Michelle has told him that she’ll be home early but she’s going out again with some girlfriends at eight. That’s partly why Nelson is still at the station at half-seven. He loves his wife, but now that his two children have left home they just have too much time together. Enough time, certainly, for Michelle, who’s good at getting her own way, to persuade him into some God-awful summer holiday. Memories of Lanzarote a year ago rise up in horrific Technicolor, sitting in some Tex-Mex-themed bar chatting to the most boring couple in the world about computer programming. Never again. He’d rather go to the North Pole and eat whale blubber.
So Nelson is still in his office when Ruth rings.
‘How’s Katie?’ is the first thing he says.
‘Kate’s fine.’
‘Good,’ says Nelson. Then, after a pause. ‘And you?’
‘I’m OK. A bit knackered, we’ve being doing a dig all week. Look, Nelson, I wondered if you could help me. A friend of mine died a few days ago in a house fire in Fleetwood.’
‘I’m sorry to hear that,’ says Nelson. Then, ‘Fleetwood, Lancashire?’
‘Yes. I know that’s your . . . where you come from . . . and I wondered if you still had any contacts in the police force up there.’
‘My old mate Sandy Macleod’s the DCI at Blackpool CID.’
‘Well, I just wondered if you could find out if there were any . . . you know, suspicious circumstances.’
‘What makes you think there might be?’ asks Nelson. ‘I had a letter from my friend, written just before he died.
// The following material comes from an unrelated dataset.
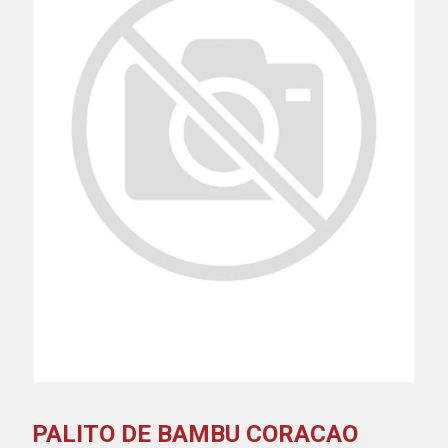
PALITO DE BAMBU CORACAO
He mentioned that he was afraid. I wondered if someone might have been intimidating him.’
‘I see,’ says Nelson. ‘Well, I’ll give Sandy a call. There’s probably nothing in it, mind. Just a nasty coincidence.’
‘Coincidence,’ says Ruth in an odd voice. ‘Maybe. But I’d be very grateful if you could ask around a bit.’
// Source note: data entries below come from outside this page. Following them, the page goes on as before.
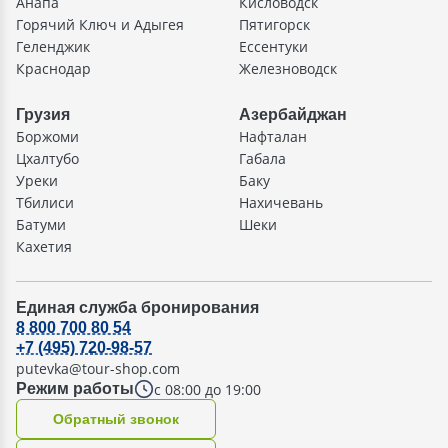
Анапа
Кисловодск
Горячий Ключ и Адыгея
Пятигорск
Геленджик
Ессентуки
Краснодар
Железноводск
Грузия
Азербайджан
Боржоми
Нафталан
Цхалтубо
Габала
Уреки
Баку
Тбилиси
Нахичевань
Батуми
Шеки
Кахетия
Единая служба бронирования
8 800 700 80 54
+7 (495) 720-98-57
putevka@tour-shop.com
с 08:00 до 19:00
Режим работы
Oбратный звонок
‘Be glad to,’ says Nelson. ‘I haven’t spoken to Sandy for years.’
Nelson drives home thoughtfully. Normally he manoeuvres his car as if he is being pursued by mafia hitmen but, today, lost in the past, he stops meekly at traffic lights and even allows a bus to pull out in front of him. Sandy Macleod. Just one mention of that name and it all came back. Harry and Sandy, new recruits to the Blackpool police force, patrolling the pleasure beach, interrogating tax-evading landladies in guest houses filled with plastic models of Elvis, eating chips in the squad car, the windows so steamy that every villain in Lancashire could have gone past unnoticed. Suddenly Nelson can smell the Golden Mile—chips and doughnut fat and the heady tang of the sea.
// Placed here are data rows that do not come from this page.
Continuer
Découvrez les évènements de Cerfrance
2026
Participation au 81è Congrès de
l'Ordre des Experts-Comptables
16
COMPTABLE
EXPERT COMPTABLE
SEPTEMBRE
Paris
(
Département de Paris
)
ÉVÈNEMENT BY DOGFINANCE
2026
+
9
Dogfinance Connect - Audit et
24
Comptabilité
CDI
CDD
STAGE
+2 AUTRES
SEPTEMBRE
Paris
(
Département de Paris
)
It’s not the first time recently that he has been hit by a wave of nostalgia. When, in May, Blackpool was promoted to the Premier League he had surprised himself by being close to tears as he watched the final match against Cardiff at Wembley. He had wanted to be there, in that joyous tangerine crowd. He wanted to be part of the victory parade in Blackpool, saluting the heroes who would—incredibly enough—soon be facing Manchester United and Chelsea. He has been a Seasiders fan all his life and has a tattoo (and a chip) on his shoulder to prove it. But as his wife and daughters do not share this enthusiasm he has got out of the way of going to matches, has become, in fact, a typical Southern softy armchair fan. Now, more than anything, he wants to be in Blackpool for the new season, he wants to go to Bloomfield Road and watch his team play. He turns into his drive, dreaming of Ian Holloway lifting the Premier League trophy.
Michelle is out but she has left his supper in the microwave and a tasteful array of holiday brochures on the breakfast bar. Italy, France, Portugal, the Seychelles. Nelson pushes them to one side and gets a beer from the fridge. When Michelle comes home, he is at the computer, taking a virtual ride on the Big Dipper, three empty cans at his side.